Record excerpts >>
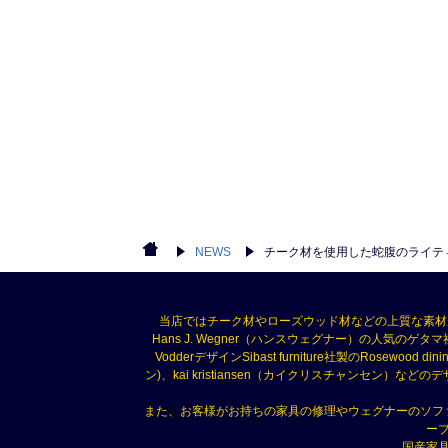
NEWS
チーク材を使用した蛇腹のライテ
当店ではチーク材やローズウッド材などの上質な素材
Hans J. Wegner（ハンスウェグナー）の人気のゲタマ社
VodderデザインSibast furniture社製のRosewood di
ン)、kai kristiansen（カイクリスチャン
また、お客様がお持ちの家具の修理やウェグナーのソフ
ー
国産家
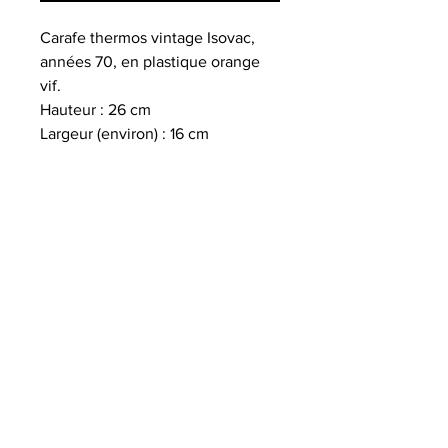
Carafe thermos vintage Isovac,
années 70, en plastique orange
vif.
Hauteur : 26 cm
Largeur (environ) : 16 cm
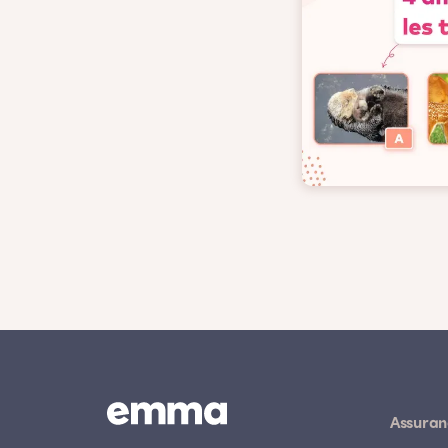
Assuran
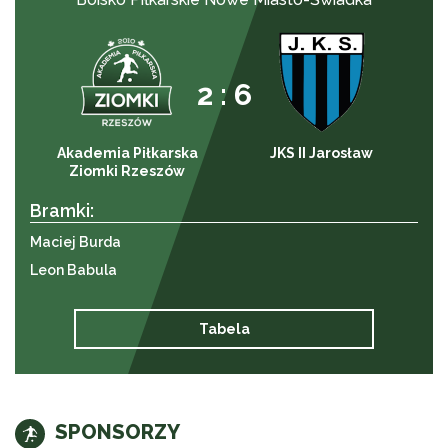
2 : 6
Akademia Piłkarska
JKS II Jarosław
Ziomki Rzeszów
Bramki:
Maciej Burda
Leon Babula
Tabela
SPONSORZY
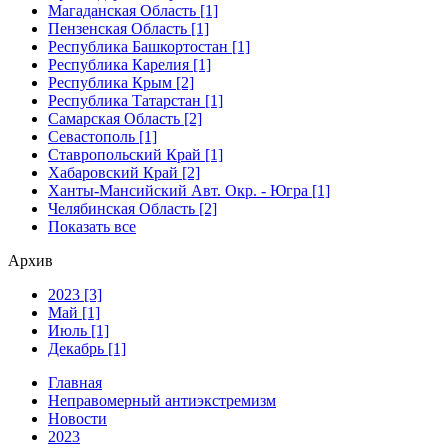
Магаданская Область [1]
Пензенская Область [1]
Республика Башкортостан [1]
Республика Карелия [1]
Республика Крым [2]
Республика Татарстан [1]
Самарская Область [2]
Севастополь [1]
Ставропольский Край [1]
Хабаровский Край [2]
Ханты-Мансийский Авт. Окр. - Югра [1]
Челябинская Область [2]
Показать все
Архив
2023 [3]
Май [1]
Июль [1]
Декабрь [1]
Главная
Неправомерный антиэкстремизм
Новости
2023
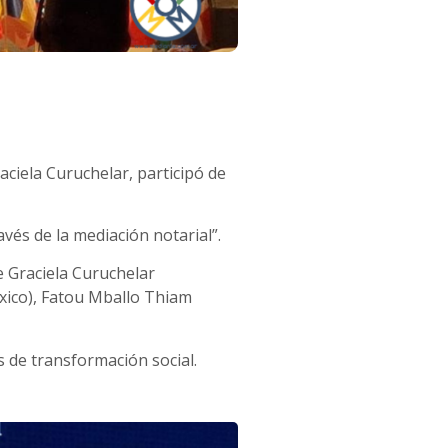
aciela Curuchelar, participó de
vés de la mediación notarial”.
e Graciela Curuchelar
éxico), Fatou Mballo Thiam
s de transformación social.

Problem description >> Give back every record exactly, dropping its pictures.

Answer box >>
NEWS
チーク材を使用した蛇腹のライテ
当店ではチーク材やローズウッド材などの上質な素材
Hans J. Wegner（ハンスウェグナー）の人気のゲタマ社
VodderデザインSibast furniture社製のRosewood di
ン)、kai kristiansen（カイクリスチャン
また、お客様がお持ちの家具の修理やウェグナーのソフ
ー
国産家
Carafe thermos vintage Isovac,
années 70, en plastique orange
vif.
Hauteur : 26 cm
Largeur (environ) : 16 cm
Assuran
2 : 6
Akademia Piłkarska
JKS II Jarosław
Ziomki Rzeszów
Bramki:
Maciej Burda
Leon Babula
Tabela
SPONSORZY
Магаданская Область [1]
Пензенская Область [1]
Республика Башкортостан [1]
Республика Карелия [1]
Республика Крым [2]
Республика Татарстан [1]
Самарская Область [2]
Севастополь [1]
Ставропольский Край [1]
Хабаровский Край [2]
Ханты-Мансийский Авт. Окр. - Югра [1]
Челябинская Область [2]
Показать все
Архив
2023 [3]
Май [1]
Июль [1]
Декабрь [1]
Главная
Неправомерный антиэкстремизм
Новости
2023
aciela Curuchelar, participó de
vés de la mediación notarial”.
e Graciela Curuchelar
éxico), Fatou Mballo Thiam
s de transformación social.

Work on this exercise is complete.